(Bounding box prediction data)

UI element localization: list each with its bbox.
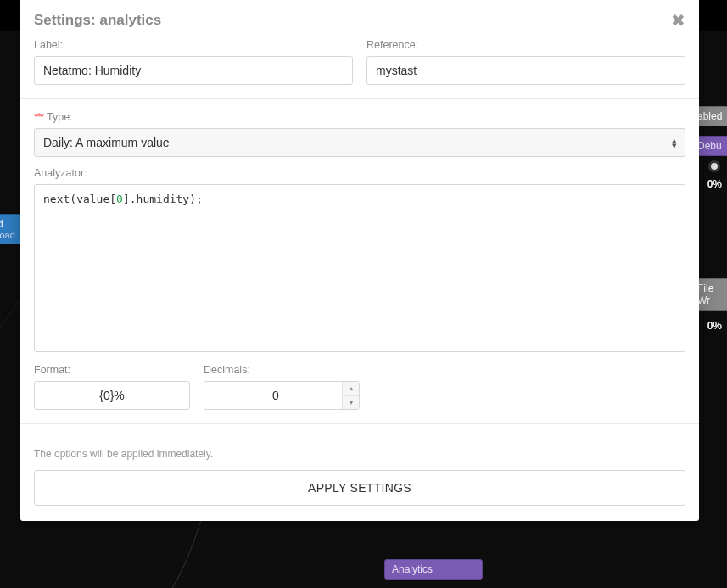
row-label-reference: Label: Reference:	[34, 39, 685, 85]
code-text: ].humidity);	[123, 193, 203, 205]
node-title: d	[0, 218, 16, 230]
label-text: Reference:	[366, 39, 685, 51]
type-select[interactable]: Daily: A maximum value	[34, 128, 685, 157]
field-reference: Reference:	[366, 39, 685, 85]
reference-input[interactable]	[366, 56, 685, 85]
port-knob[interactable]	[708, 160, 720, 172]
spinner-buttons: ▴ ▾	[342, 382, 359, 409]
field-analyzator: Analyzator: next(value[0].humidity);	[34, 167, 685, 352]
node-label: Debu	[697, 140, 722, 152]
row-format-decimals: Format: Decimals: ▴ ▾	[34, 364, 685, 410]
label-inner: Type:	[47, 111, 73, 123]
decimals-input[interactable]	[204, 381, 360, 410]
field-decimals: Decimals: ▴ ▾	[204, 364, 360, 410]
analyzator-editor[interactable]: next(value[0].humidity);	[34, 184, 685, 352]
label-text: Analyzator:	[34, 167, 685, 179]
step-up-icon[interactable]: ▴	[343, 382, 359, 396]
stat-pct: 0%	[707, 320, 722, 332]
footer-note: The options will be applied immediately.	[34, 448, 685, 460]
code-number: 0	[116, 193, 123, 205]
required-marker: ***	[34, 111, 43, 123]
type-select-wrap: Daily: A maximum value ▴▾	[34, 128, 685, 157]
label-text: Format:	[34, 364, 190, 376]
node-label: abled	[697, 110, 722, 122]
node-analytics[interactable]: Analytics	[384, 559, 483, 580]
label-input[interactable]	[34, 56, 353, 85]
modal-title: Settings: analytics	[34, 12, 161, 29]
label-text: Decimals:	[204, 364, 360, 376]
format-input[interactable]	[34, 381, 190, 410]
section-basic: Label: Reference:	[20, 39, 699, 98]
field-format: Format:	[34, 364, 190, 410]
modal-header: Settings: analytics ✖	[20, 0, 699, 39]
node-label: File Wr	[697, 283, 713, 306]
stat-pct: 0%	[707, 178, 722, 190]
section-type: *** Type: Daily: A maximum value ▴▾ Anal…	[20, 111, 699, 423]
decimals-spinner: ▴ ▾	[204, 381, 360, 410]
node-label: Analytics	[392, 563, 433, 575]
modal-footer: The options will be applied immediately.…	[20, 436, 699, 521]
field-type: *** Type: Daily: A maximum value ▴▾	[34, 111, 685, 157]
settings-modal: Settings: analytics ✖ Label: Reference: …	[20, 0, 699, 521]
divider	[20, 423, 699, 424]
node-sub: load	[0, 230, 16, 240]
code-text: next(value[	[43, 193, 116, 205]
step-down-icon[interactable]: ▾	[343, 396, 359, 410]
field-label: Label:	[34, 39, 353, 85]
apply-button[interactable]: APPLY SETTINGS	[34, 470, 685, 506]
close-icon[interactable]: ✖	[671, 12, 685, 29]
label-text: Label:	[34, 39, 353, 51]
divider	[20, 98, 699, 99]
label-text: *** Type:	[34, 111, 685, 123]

--

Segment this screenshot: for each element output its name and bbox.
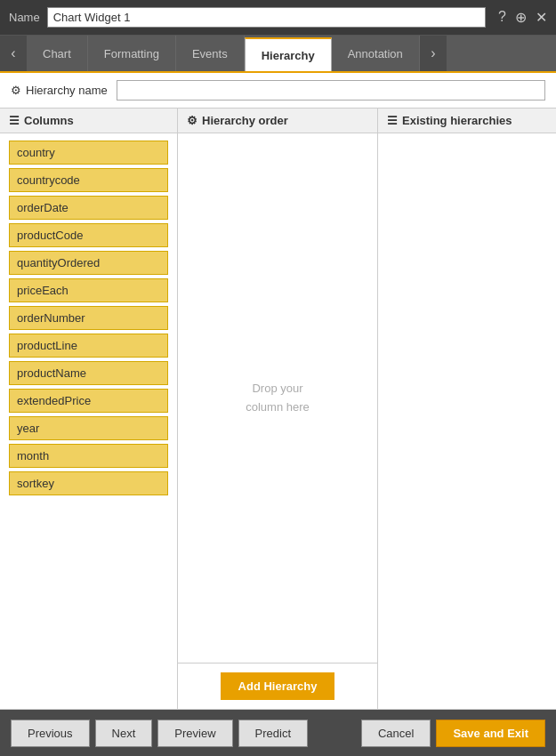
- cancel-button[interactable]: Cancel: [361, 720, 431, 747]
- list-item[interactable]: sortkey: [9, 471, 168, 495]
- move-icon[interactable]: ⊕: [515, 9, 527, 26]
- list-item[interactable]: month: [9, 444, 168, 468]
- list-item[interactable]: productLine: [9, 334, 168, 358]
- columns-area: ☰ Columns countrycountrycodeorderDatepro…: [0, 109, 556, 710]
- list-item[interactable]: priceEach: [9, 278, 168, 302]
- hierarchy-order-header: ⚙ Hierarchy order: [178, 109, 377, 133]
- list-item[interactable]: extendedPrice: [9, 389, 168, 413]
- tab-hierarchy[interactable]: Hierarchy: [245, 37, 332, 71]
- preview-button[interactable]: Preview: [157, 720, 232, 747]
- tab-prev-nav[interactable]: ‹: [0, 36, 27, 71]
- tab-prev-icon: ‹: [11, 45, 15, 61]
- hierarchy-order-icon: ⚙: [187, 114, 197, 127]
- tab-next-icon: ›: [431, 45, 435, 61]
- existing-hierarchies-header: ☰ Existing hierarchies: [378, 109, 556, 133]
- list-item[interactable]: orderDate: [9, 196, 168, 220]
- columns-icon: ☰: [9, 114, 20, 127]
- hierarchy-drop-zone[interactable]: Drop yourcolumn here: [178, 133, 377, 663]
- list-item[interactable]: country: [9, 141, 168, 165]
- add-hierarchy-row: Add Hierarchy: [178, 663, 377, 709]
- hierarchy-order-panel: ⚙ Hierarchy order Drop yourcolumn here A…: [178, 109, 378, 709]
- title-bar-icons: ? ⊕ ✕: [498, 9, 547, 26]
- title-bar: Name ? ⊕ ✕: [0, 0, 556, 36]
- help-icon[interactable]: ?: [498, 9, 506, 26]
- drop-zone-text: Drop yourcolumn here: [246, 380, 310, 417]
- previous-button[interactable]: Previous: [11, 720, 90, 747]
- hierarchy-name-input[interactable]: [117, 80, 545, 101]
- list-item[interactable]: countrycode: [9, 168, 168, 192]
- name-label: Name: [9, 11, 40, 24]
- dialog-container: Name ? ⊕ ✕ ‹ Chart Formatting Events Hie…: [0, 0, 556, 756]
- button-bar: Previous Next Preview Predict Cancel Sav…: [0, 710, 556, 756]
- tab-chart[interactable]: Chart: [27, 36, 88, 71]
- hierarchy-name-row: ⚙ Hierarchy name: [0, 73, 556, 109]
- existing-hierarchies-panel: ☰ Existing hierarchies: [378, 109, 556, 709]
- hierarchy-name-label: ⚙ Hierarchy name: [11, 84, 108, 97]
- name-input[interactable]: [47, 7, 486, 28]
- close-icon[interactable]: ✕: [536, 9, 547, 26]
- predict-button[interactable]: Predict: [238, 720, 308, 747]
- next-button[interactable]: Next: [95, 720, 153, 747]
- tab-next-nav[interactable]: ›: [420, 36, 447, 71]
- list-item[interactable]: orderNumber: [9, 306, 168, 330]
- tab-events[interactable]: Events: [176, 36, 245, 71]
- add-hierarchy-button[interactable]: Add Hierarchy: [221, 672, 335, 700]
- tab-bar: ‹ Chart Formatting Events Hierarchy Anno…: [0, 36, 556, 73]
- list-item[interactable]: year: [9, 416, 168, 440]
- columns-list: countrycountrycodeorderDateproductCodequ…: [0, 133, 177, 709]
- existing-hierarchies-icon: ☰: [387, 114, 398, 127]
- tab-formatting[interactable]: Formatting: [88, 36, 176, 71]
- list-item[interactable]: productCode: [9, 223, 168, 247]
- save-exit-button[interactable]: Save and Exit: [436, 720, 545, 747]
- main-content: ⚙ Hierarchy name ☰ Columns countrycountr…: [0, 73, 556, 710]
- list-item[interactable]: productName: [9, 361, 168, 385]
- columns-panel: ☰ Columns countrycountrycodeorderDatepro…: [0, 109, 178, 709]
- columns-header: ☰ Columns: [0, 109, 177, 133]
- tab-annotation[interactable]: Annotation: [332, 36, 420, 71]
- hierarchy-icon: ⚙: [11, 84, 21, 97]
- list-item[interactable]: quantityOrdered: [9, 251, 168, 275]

TASK DETAILS -
Each line of the data that holds the word "input" should be copied.

OUTPUT FOR THIS TASK -
reference-input[interactable]	[366, 56, 685, 85]
decimals-input[interactable]	[204, 381, 360, 410]
label-input[interactable]	[34, 56, 353, 85]
format-input[interactable]	[34, 381, 190, 410]
- hierarchy-name-input[interactable]: [117, 80, 545, 101]
- name-input[interactable]: [47, 7, 486, 28]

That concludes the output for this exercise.